I add a point 7) International voluntary sustainability standards systems should see the power of Chinese stakeholders to pick winning standards as a wake-up call to be more serious about engaging in China and as an opportunity to scale up the impacts of their standards, since China plays such an integral part in so many global supply chains.
April 10th, 2010 by JJW
This year’s survey and cover story on Chinese managers’ attitudes toward corporate social responsibility focuses on the role of consumers in driving sustainable consumption in China–and, increasingly, the world. Written by myself and AccountAbility’s Kate Ives, and Shi Yi.
This issue also has great inside shots of a BYD car factory floor.
Read the English version here and the Chinese version here.
Read the 2009 version and 2008 version.
December 25th, 2009 by JJW
On November 30, I joined colleagues at the EU China Business Summit in Nanjing, Jiangsu, which dovetailed with the EU-China political meeting.
That day in Nanjing, under support from the Sino-Swedish Corporate Social Responsibility cooperation, AccountAbility launched the report Responsible Competitiveness in China 2009: Seizing the low carbon opportunity for green development.
This from AccountAbility:
Businesses in China are increasingly working with government and civil society to shift markets to reward sustainable development.
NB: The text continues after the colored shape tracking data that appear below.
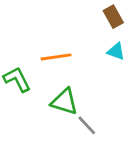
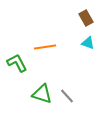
green triangle: (64, 102) -> (42, 94), moved

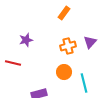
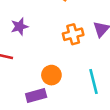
orange circle: (64, 72) -> (51, 75), moved

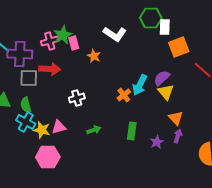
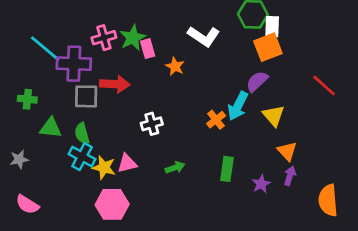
pink cross: (50, 41) -> (104, 38), moved
orange square: (179, 47) -> (268, 47), moved
purple semicircle: (162, 78) -> (257, 81), moved

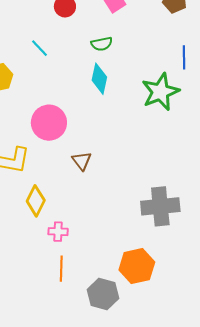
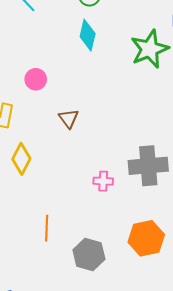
pink circle: (49, 123) -> (36, 79), size x0.6
pink cross: (58, 232) -> (103, 181), moved
orange hexagon: (137, 266) -> (146, 238), moved

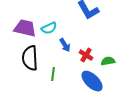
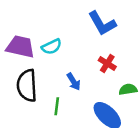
blue arrow: (65, 45) -> (74, 82), moved
red cross: (86, 55) -> (107, 63), moved

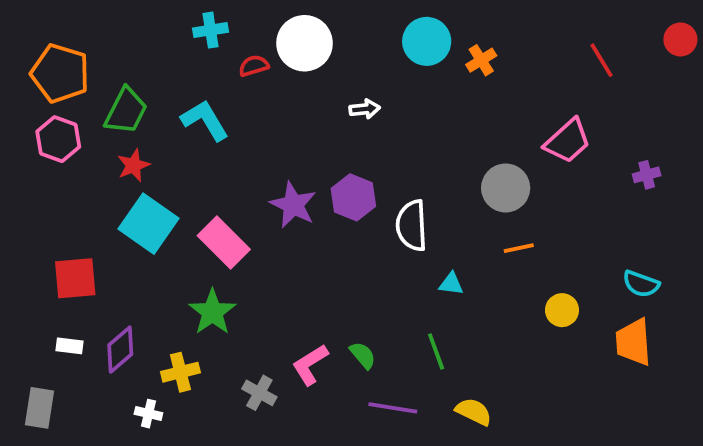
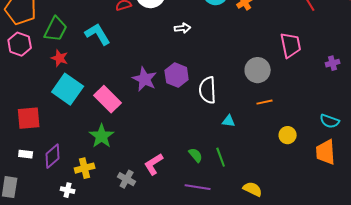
pink trapezoid: (568, 141) -> (291, 45), turned -60
red star: (133, 165) -> (60, 58), turned -30
green semicircle: (363, 355) -> (196, 155), moved
yellow semicircle: (474, 412) -> (253, 189), moved

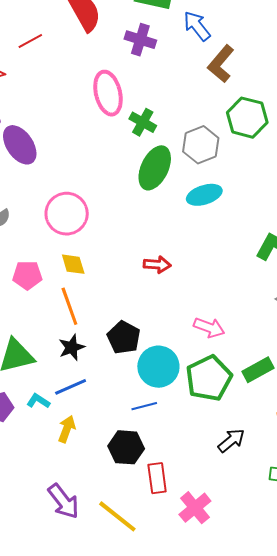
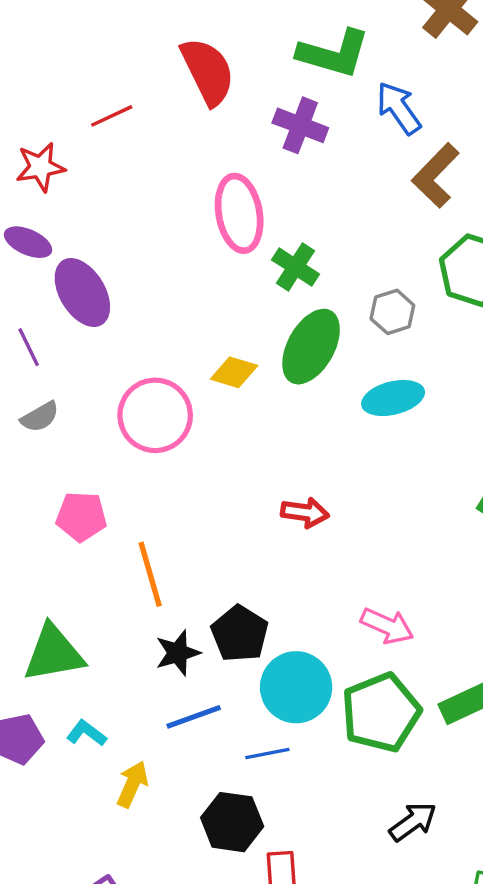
gray hexagon: (201, 145) -> (392, 312), size x0.7
yellow diamond: (73, 264) -> (234, 372), moved, turned -60
black star: (72, 347) -> (178, 653), moved
blue line: (71, 387) -> (194, 717), moved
These responsible business practices are becoming more and more embedded in the country’s emerging green industrial policy and low carbon development pathways. In some areas, China is set to leapfrog into the elite group of global green innovators.
These are some of the highlights from the report ‘Responsible Competitiveness in China 2009: Seizing the low carbon opportunity for green development’, launched at the 5th annual EU-China Business Summit as part of the Swedish EU presidency on 30 November in Nanjing, China.
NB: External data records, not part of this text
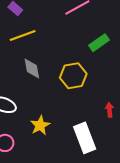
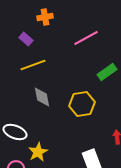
yellow star: (40, 125) -> (38, 152), moved

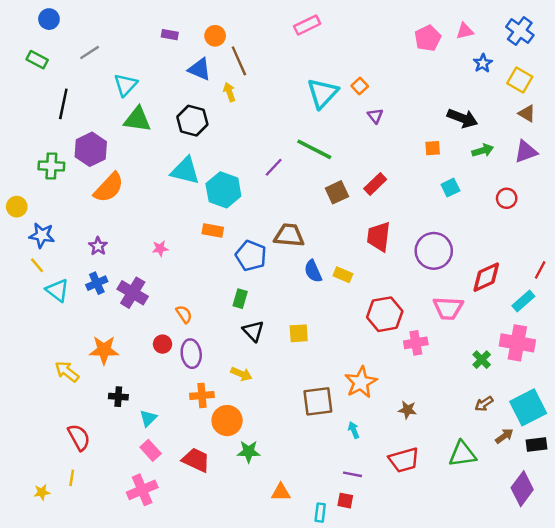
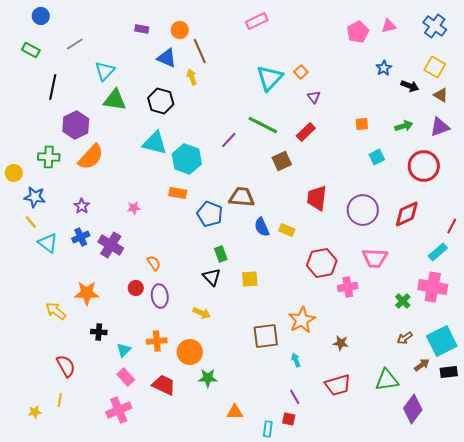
blue star: (483, 63) -> (384, 68), moved
black arrow: (462, 118) -> (410, 86), moved, size x0.7
green cross: (51, 166) -> (49, 157), moved
red rectangle: (375, 184) -> (306, 132), moved
red circle: (507, 198) -> (424, 166), size x1.8
red diamond: (486, 277) -> (407, 214), moved
green rectangle: (240, 299) -> (221, 254), moved, turned -35
orange cross: (202, 395) -> (157, 341), moved
purple line: (352, 474) -> (295, 397), turned 49
purple diamond: (522, 489) -> (413, 409), moved

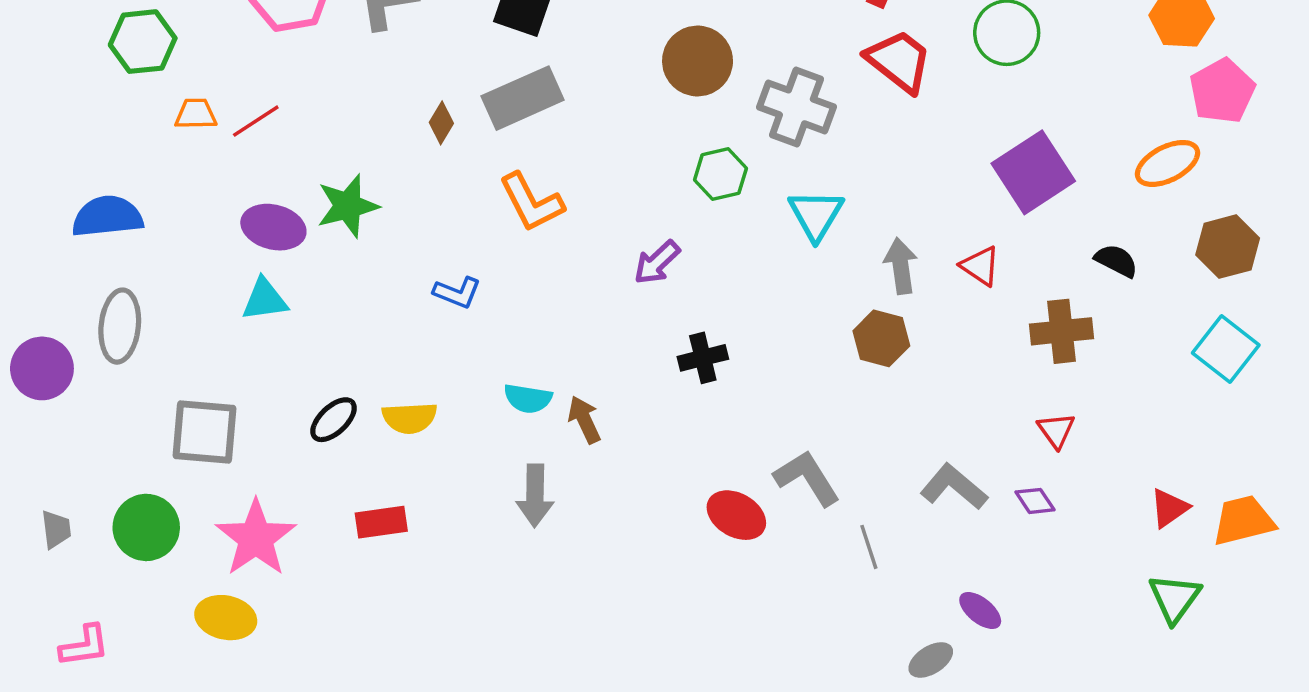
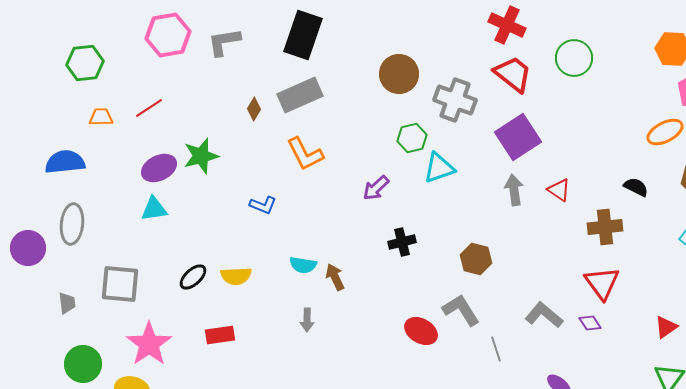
orange trapezoid: (196, 114) -> (101, 117), moved
purple square: (1033, 172) -> (518, 137), moved
cyan triangle: (816, 215) -> (439, 168), moved, turned 40
purple ellipse: (273, 227) -> (159, 168), turned -40
brown hexagon: (881, 338) -> (476, 259), moved
red triangle: (1056, 430) -> (602, 283), size x1.6
gray arrow: (535, 496) -> (307, 320), size x0.7
green circle: (146, 527) -> (83, 364), moved
gray trapezoid: (56, 529) -> (67, 303), moved

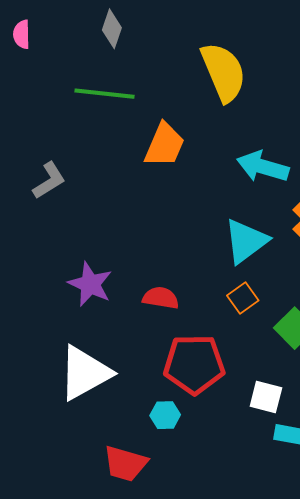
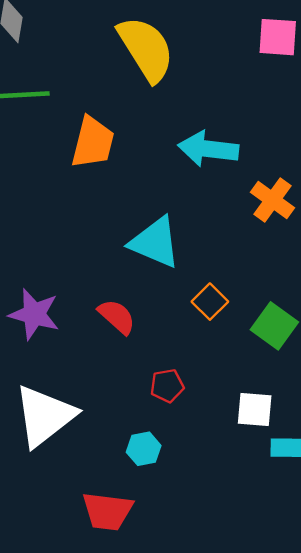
cyan triangle: (246, 241) -> (155, 242), moved, turned -51
red semicircle: (161, 298) -> (117, 317), turned 42
red pentagon: (194, 364) -> (167, 386), size x0.5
The analysis presented in this report shows that China is developing a distinctive low carbon, responsible pathway, namely that:
- Low carbon industrial policies offer Chinese businesses and consumers huge opportunities
- Responsible business ventures in China are now impacting global markets relaunching China’s brand
- Strong government leadership, incentives and supportive policies are playing key roles
The report was independently researched and written in a unique collaboration between AccountAbility and the China WTO Tribune, with support from the Sino-Swedish CSR Cooperation Project. Learn more about the report’s key findings.
The Joint Statement of the 12th EU-China Summit specifically “decided to strengthen high-level dialogue and exchanges between think-tanks from both sides, and to promote and support regular exchanges.” Read the Joint Statement in full. AccountAbility’s partnership with the China WTO Tribune is an example of this kind of knowledge and collaboration exchange.